■ **ACTIVITY**
Check every line of the data and copy the ones where "sprzedawca" appears.

┄┄┄┄┄┄

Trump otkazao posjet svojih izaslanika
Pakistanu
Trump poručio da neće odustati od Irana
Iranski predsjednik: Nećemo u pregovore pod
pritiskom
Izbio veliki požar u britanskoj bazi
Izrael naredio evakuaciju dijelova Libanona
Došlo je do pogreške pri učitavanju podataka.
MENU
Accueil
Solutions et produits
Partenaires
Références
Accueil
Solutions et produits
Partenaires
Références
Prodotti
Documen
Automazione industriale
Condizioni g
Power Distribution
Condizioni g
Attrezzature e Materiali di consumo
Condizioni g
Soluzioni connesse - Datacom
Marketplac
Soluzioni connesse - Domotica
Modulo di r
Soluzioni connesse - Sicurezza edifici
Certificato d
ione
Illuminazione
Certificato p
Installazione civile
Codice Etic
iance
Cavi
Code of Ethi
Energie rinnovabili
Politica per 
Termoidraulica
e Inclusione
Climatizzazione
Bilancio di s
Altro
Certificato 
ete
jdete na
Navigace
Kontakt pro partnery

┄┄┄┄┄┄

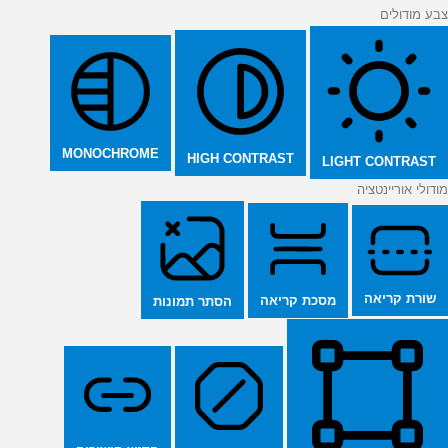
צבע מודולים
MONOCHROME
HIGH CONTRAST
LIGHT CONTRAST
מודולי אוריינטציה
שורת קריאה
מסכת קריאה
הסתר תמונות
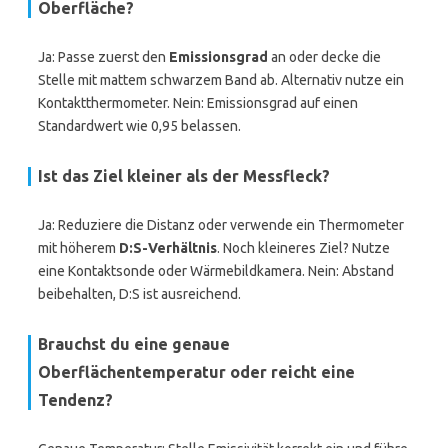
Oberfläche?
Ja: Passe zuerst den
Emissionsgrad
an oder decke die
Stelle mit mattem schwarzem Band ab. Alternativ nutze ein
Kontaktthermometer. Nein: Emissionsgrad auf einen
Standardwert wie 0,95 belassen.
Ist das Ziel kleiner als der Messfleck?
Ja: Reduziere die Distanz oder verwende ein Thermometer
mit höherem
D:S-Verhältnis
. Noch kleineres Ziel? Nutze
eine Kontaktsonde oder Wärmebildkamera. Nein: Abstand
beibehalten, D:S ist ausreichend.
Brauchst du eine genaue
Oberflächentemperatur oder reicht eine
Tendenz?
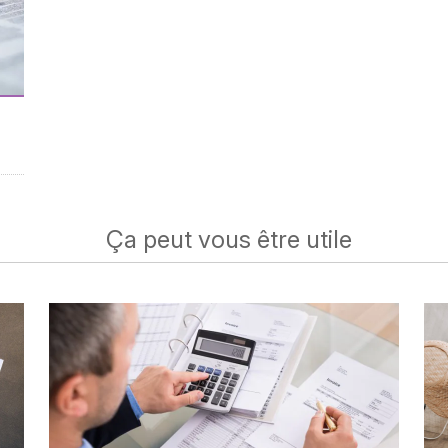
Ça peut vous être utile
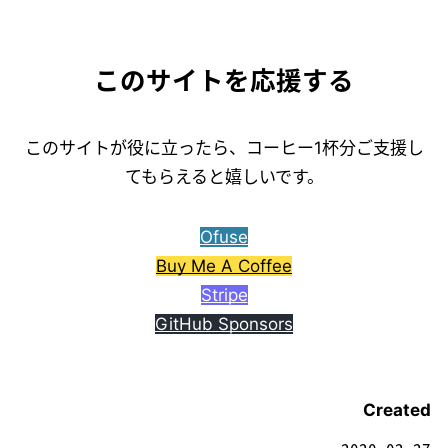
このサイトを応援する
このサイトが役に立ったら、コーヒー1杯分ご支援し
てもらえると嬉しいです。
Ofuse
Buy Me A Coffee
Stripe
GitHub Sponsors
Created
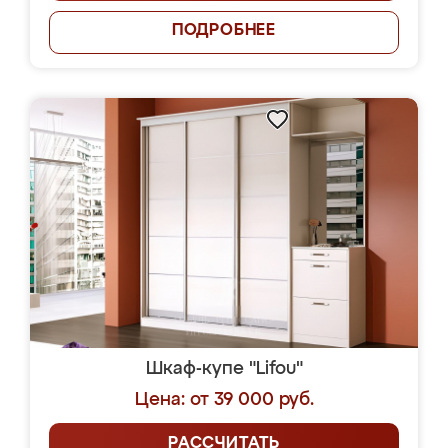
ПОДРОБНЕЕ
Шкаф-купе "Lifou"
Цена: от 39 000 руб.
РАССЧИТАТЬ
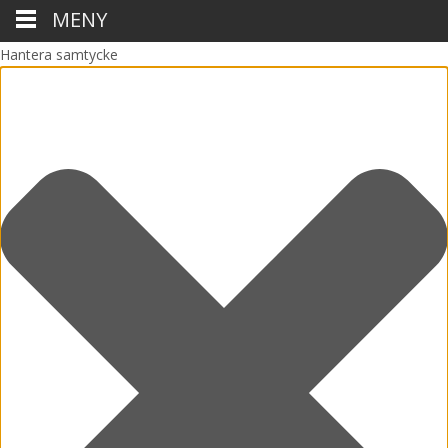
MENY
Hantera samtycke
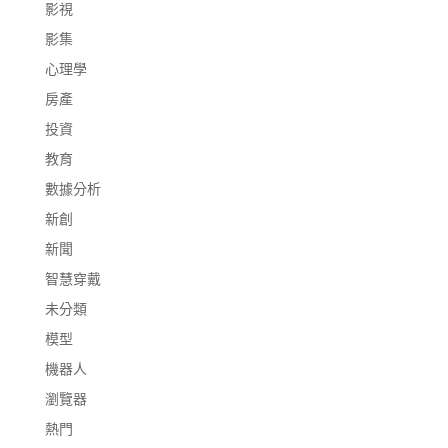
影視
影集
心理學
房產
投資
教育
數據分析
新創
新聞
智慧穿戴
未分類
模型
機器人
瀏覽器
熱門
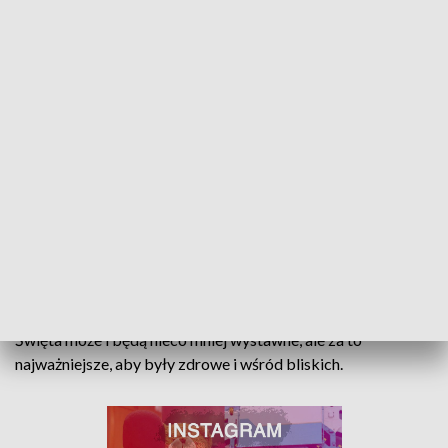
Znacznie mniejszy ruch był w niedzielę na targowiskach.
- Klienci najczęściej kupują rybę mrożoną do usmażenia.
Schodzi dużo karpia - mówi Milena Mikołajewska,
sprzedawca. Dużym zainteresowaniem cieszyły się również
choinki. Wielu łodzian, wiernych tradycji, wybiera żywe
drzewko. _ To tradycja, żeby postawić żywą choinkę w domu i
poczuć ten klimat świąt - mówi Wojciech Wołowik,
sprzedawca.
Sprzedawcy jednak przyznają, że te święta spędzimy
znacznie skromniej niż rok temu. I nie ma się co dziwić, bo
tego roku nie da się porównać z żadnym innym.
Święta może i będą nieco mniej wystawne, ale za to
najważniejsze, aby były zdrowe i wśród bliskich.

┄┄┄┄┄┄

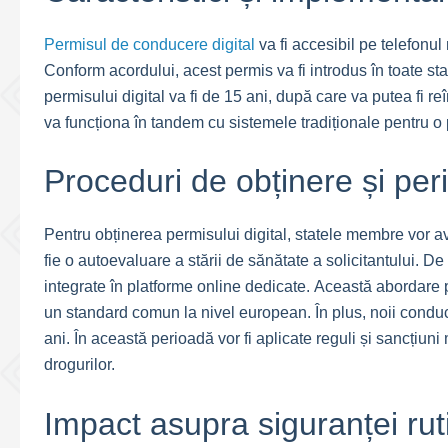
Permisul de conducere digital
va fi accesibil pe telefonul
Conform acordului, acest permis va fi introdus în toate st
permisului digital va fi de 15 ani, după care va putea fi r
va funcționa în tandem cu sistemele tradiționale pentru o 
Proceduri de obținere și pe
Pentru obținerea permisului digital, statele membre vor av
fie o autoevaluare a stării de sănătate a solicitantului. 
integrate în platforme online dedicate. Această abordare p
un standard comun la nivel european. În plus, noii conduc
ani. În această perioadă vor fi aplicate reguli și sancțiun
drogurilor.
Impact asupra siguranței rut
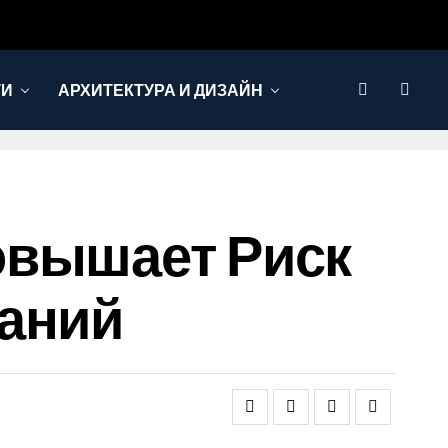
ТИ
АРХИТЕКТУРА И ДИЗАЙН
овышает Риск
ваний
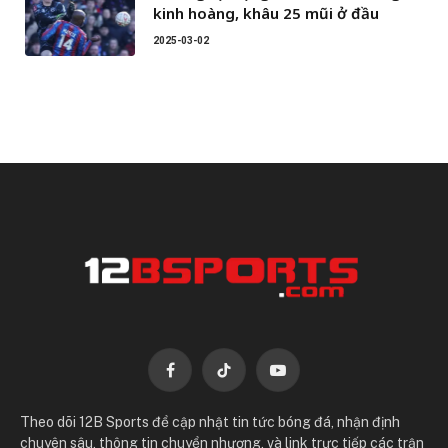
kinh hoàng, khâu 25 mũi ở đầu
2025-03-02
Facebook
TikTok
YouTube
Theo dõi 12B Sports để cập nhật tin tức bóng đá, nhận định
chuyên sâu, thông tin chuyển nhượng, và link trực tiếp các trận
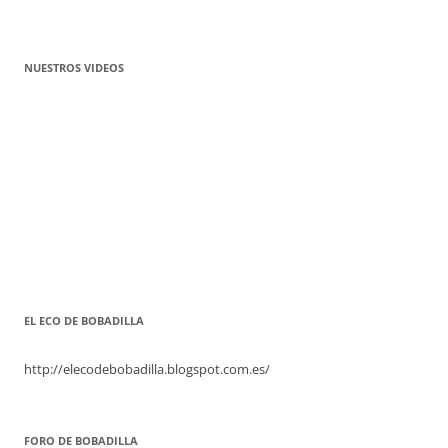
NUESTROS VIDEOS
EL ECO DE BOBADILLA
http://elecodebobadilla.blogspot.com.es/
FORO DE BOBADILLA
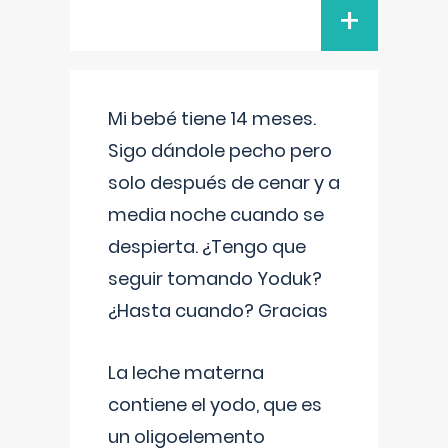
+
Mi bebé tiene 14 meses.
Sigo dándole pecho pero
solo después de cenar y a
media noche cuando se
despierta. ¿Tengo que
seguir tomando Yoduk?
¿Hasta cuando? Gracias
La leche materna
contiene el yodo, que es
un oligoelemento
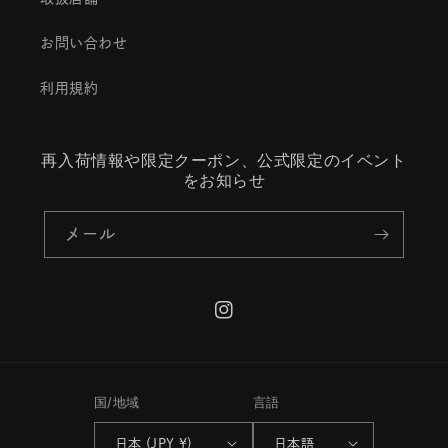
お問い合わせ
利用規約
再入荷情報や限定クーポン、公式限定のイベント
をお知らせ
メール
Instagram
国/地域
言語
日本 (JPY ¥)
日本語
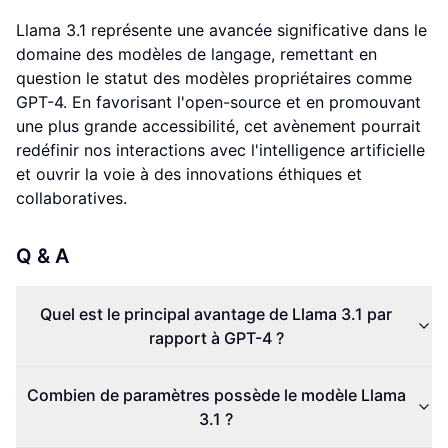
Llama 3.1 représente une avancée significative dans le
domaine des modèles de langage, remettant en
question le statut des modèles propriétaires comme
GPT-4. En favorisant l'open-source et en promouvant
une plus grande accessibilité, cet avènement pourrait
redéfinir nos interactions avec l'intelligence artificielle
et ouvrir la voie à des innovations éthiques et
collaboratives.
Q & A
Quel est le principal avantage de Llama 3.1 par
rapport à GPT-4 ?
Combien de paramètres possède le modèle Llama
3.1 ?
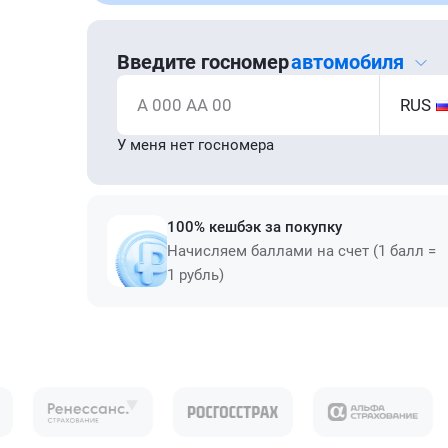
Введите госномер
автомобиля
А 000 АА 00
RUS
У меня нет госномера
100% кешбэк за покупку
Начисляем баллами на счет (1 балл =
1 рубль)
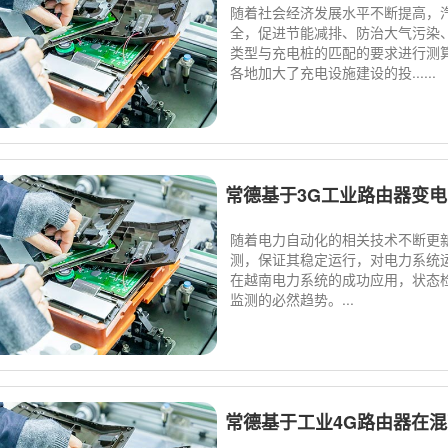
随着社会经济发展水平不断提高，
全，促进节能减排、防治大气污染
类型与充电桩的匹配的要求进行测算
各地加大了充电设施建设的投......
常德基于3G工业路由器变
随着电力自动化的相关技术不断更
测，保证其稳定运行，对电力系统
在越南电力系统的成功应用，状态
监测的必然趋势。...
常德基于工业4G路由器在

┄┄┄┄┄┄

■ **THE COMPLETED TASK**
sprzedawca. Dużym zainteresowaniem cieszyły się również
sprzedawca.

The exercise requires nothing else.